Hi there,
I am working on an RNA seq project with non model organisms, where I am hoping to discover the differential expression of a specific set of genes and/or sequence variants of the genes. I am having issue with my workflow though and find myself going in circles as I am not sure how to call the specific gene targets or sequences from my assembly.
Workflow so far: 1. FastQC 2. Trimmomatic 3. FastQC (to verify trimming) 4. Trinity 5. Quality assessment with BUSCO and other methods 6. Salmon (through Trinity) from here I plan on using DESeq2
Also I am using TransDecoder and Trinotate to annotate my assembly (with Blastp, Blastx, and Pfam)
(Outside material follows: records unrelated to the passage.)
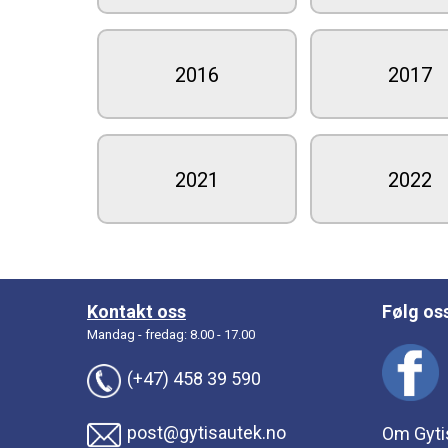
2016
2017
2021
2022
Kontakt oss
Følg os
Mandag - fredag: 8.00 - 17.00
(+47) 458 39 590
post@gytisautek.no
Om Gyti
Is there something I may be missing, overlooking, or simply just over-complicating? Is it possible to pull target genes from my assembly and blast them?
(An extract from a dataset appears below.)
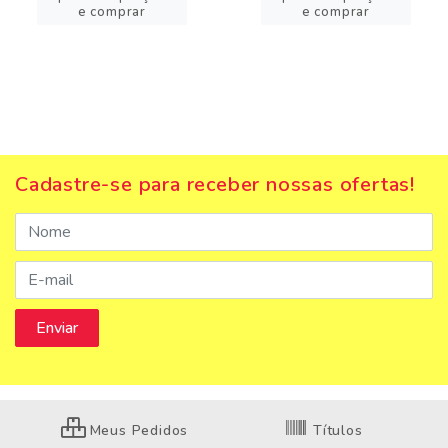
e comprar
e comprar
Cadastre-se para receber nossas ofertas!
Meus Pedidos
Títulos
Hi there, I am not completely familiar with your pipeline - but I have done a de novo transcriptome assembly on a non model organism using stringtie and did DE with DESeq2. As long as you have an annotated genome you are using for your reference and you know what the geneIDs for that reference are - you should be able to pull them out of the DESeq2 list. Are you expecting transcripts that were not identified in your reference genome?
The annotation I will be using is the one I have generated through Trinotate. The only reference genome available, that I know of, that I could use is still highly diverged from the species I am focusing on, as well as there is no (functional) annotation for the reference genome. I am focusing on essential genes that should be expected to be present in the reference genome.
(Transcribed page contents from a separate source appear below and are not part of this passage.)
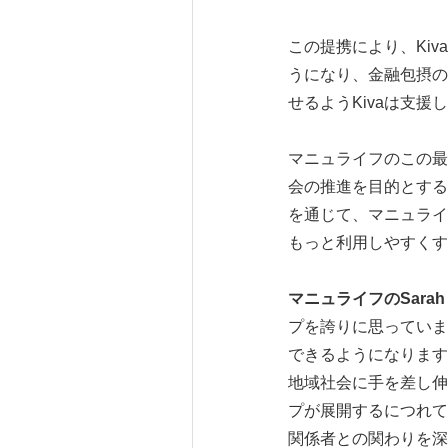
この提携により、Ki
うになり、金融包摂の
せるようKivaは支
マニュライフのこの最
会の推進を目的とする
を通じて、マニュライ
もっと利用しやすくす
マニュライフの
Sarah
プを誇りに思っていま
できるようになります
地域社会に手を差し伸
プが展開するにつれて
関係者との関わりを深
If you annotated your assembly already with blast then I don't think you need to do it again - however, you can use stringtie to make gtf files from your Salmon BAM output and these should contain the geneIDs annotated from your assembly if you use it as your reference gtf/gff file. From this, if you have a list of genes you are interested in you can search for them in your stringtie files or after you do DESeq2 you can subset with a list of the genes your interested in. If you want to look more closely at the BAM files and the specific sequences - I would recommend converting to fasta files using sam tools, and then you can blast the fasta files: samtools fasta input.bam > output.fasta. Hope this helps.